EXERCISE INSTRUCTIONS
For the listing below, the answer is an exact retyping of the lines from the one with "سوالات متداول" through the one with "в стабильный бизнес", both included, without pictures.

=== Section Start ===

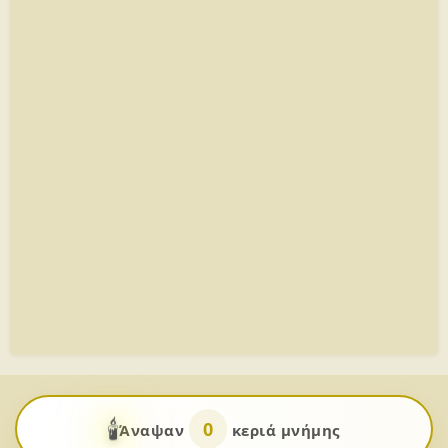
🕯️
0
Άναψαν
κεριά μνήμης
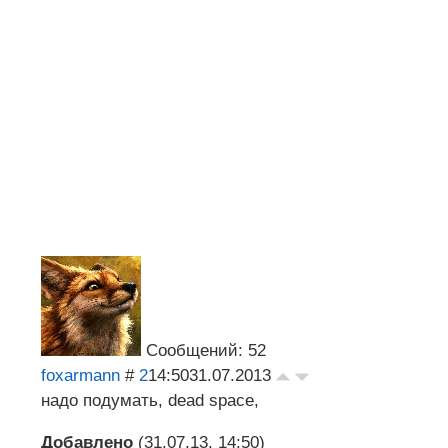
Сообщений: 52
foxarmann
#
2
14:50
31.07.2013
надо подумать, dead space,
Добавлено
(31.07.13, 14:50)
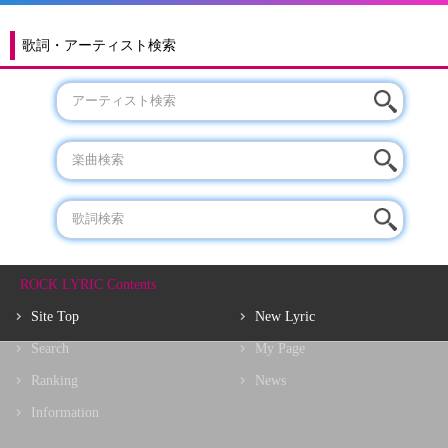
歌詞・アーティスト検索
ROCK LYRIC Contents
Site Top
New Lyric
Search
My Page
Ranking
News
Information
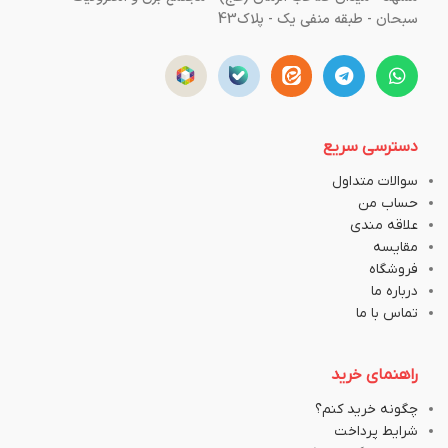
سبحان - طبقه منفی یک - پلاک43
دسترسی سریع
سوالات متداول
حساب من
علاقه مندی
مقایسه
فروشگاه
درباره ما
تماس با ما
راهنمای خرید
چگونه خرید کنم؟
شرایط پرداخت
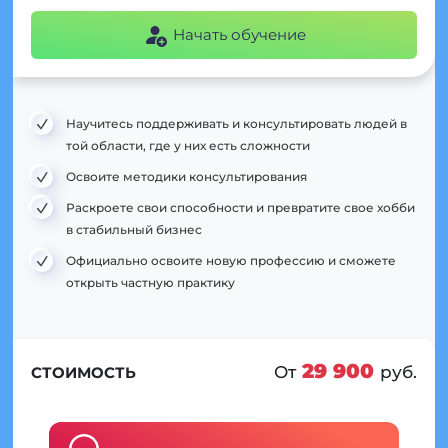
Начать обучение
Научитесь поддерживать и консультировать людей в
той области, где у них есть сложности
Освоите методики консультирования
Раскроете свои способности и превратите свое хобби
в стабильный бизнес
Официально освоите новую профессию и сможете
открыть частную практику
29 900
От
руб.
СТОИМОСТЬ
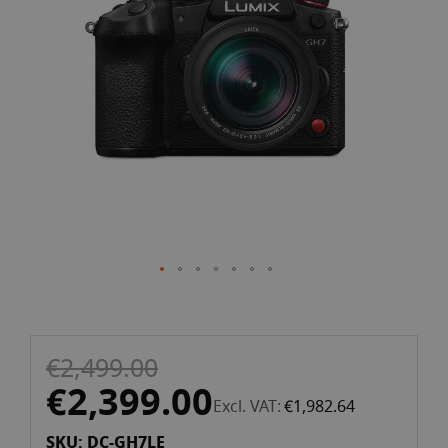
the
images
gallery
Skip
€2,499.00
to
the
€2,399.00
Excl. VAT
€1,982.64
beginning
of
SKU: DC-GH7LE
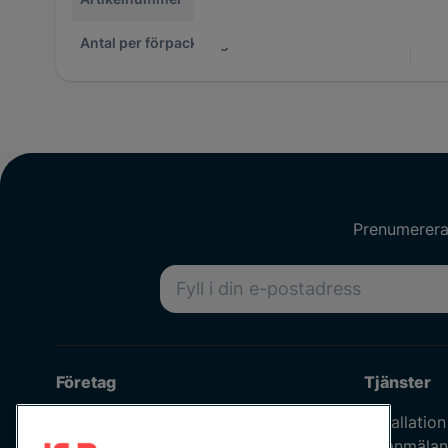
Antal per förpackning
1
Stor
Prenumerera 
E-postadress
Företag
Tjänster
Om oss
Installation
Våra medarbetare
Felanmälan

=== Section End ===

PROBLEM SOLUTION
سوالات متداول
حساب من
علاقه مندی
مقایسه
فروشگاه
درباره ما
تماس با ما
راهنمای خرید
چگونه خرید کنم؟
شرایط پرداخت
Начать обучение
Научитесь поддерживать и консультировать людей в
той области, где у них есть сложности
Освоите методики консультирования
Раскроете свои способности и превратите свое хобби
в стабильный бизнес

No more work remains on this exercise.